More than Just Nose Jobs: The Public Perception of Plastic Surgery

DECEMBER 28, 2015
Jeannette Y. Wick, RPh, MBA, FASCP
Many American associate plastic surgery with the procedures they see on reality television, and this perception may limit plastic surgeons’ scope of practice. A team of plastic surgeons from New York City, NY, has published results of a survey they conducted to assess the general public’s lack of knowledge about their skills and abilities in area other than cosmetic surgery. Published in the Journal of Craniofacial Surgery, this survey indicates that plastic surgeons have a public relations problem.
 
The authors used a short, anonymous, survey and distributed it throughout all of New York City’s major boroughs. They recruited English-speaking participants at coffee shops, parks, shopping centers, busy street corners, and subway stations. The survey listed 12 specific clinical problems, all of which can be corrected with the skill and expertise of a plastic surgeon, and asked the participant to select the medical specialist they believed should address the problem.
 
This was a large survey, with 1000 surveys collected.

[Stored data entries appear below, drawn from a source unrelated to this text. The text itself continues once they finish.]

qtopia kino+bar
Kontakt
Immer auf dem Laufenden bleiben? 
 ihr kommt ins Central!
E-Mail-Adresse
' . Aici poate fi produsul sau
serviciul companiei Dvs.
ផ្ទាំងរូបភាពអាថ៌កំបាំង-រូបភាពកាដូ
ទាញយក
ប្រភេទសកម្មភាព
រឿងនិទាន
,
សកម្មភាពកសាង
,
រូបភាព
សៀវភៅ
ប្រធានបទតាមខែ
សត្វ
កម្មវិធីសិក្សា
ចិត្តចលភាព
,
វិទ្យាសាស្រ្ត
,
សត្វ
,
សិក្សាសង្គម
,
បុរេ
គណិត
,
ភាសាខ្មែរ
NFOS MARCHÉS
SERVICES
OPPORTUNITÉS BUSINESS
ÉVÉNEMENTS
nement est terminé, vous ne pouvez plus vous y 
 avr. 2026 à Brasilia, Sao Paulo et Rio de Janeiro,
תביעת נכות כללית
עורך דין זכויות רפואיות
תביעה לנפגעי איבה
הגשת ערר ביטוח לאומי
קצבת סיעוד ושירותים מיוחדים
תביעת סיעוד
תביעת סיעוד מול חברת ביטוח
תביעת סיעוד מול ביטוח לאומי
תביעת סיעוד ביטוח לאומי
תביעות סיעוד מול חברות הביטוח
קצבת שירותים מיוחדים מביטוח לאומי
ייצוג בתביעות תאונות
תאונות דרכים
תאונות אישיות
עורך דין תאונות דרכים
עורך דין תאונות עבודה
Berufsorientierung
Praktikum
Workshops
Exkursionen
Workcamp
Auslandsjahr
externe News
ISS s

Participants were well distributed by sex and age.  The survey described procedures in patient-friendly language (ie, rhytidectomy was called “surgery for paralysis of the face”).
 
Participants identified plastic surgeons as the preferred surgeon most often for breast augmentation (96%), breast reconstruction (87%), rhytidectomy (85%), blepharoplasty (71%), rhinoplasty (61%).
 
Fewer than have of participants identified plastic surgeons as the preferred surgeon for Botox (47%), cleft lip and palate surgery (46%), open facial wound (40%), thumb replantation (32%), hand/finger fracture (18%), open leg wound (15%), and mandible fracture (12%).
 
Participants selected plastic surgeons as the preferred experts in only 8 of these 12 domains (67%).—rhinoplasty, blepharoplasty, rhytidectomy, Botox injections, breast augmentation, breast reconstruction, cleft lip and palate surgery, and treatment of open wound of the face.
 
Clearly, members of the general public are unaware of the plastic surgeon’s many and most technical skills. They seem to presume that plastic surgery is a soft-tissue skill, and tended to select orthopedic surgeons as preferred experts for medical problems, including bone fracture. The authors indicate that plastic surgeons need to educate the public better so they can expand their practices.